日本車は中古車になっても性能が高い。日本人は車をもの凄く丁寧に扱ううえ、定期点検や車検で細かくケアする。さらに道路事情がいいので、車が傷まない。そして、日本は鉄道網が発達しているので、どうしても長距離を運転しなければならないということがなく、走行距離が短い中古車が多い。

日本車は、国内だけで使用していれば100万km走ることが可能といわれているが、数万kmで買い替える人がほとんどだ。日本人は新車志向が強いので、車両登録してナンバープレートを付けただけで、車両価格は3~4割も低下する。5年もすれば車両価格がほぼゼロになる車種も珍しくない。まだまだ十分に走る車の価格がとんでもなく安いわけだ。

走行距離10万キロでも「新車」

ビィ・フォアードは日本国内では売り物にならない古い車や、走行距離の長い車を安く仕入れて輸出することで収益を伸ばしている。アフリカでは日本の中古車が高く評価されていて「走行距離10万kmの車をニューカーと呼ぶ」(山川社長)。

通常、中古車の輸出は個人ではなく企業を対象とする。
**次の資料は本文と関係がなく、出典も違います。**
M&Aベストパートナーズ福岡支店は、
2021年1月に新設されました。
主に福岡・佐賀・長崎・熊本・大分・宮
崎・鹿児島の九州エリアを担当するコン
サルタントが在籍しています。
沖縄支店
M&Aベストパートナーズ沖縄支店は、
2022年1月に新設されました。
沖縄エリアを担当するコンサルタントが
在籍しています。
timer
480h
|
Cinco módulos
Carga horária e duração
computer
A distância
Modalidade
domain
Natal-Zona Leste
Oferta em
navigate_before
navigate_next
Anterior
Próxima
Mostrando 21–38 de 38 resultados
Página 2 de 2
相手が個人では手続きが面倒だし、代金の回収に不安がある。しかし、ビィ・フォアードの販売先は圧倒的にアフリカの個人が多い。

同社は日本国内でユー・エス・エスなどが運営するオークションで中古車を仕入れる。その後、同社のサイト「BE FORWARD.JP」に掲載し、注文が入れば前払いで代金を受け取った後、日本から車を輸出する。サイトは6ヵ国語対応なのでアフリカの一般人でも簡単に注文できる。前金制なので代金回収の心配もない。

アフリカ内の自動車販売会社も仕入れのために「BE FORAWRD.JP」に注文してくるが、同社としては個人と自動車販売会社で対応の仕方を変える必要はない。
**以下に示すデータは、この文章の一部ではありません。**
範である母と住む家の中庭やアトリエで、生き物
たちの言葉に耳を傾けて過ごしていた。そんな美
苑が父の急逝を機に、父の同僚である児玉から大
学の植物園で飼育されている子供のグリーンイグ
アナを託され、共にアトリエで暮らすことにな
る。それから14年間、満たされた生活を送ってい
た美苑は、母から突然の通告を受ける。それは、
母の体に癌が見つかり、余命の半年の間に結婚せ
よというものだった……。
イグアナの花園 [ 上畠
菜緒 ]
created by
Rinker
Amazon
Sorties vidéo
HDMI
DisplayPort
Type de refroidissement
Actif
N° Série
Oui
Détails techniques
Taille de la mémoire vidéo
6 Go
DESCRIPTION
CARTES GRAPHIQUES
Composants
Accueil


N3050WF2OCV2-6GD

同社はECサイトの運営をしているのであって、現地に販売店を出店してはいない。しかし、アフリカ内で独自の輸送網を築き上げている。新興国に向けた輸出事業で重要なのは「輸送」。特にアフリカでは、幹線道路や輸送システムが未発達なため、多くの場合は港に商品を停留させて、買い手が商品を回収するという手法がとられている。